DIRECTIONS FOR THIS TASK
Without the pictures, write out all the lines below exactly as they appear.

EXERCISE MATERIALS
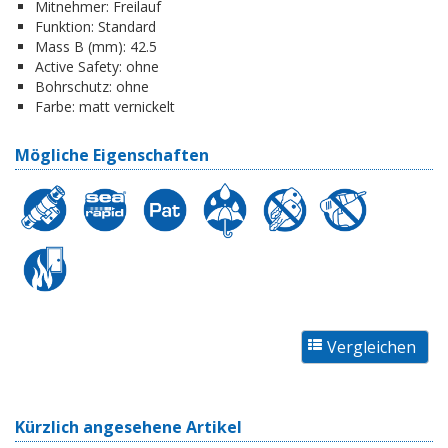
Mitnehmer:
Freilauf
Funktion:
Standard
Mass B (mm):
42.5
Active Safety:
ohne
Bohrschutz:
ohne
Farbe:
matt vernickelt
Mögliche Eigenschaften
Kürzlich angesehene Artikel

OUTPUT
Mitnehmer:
Freilauf
Funktion:
Standard
Mass B (mm):
42.5
Active Safety:
ohne
Bohrschutz:
ohne
Farbe:
matt vernickelt
Mögliche Eigenschaften
Kürzlich angesehene Artikel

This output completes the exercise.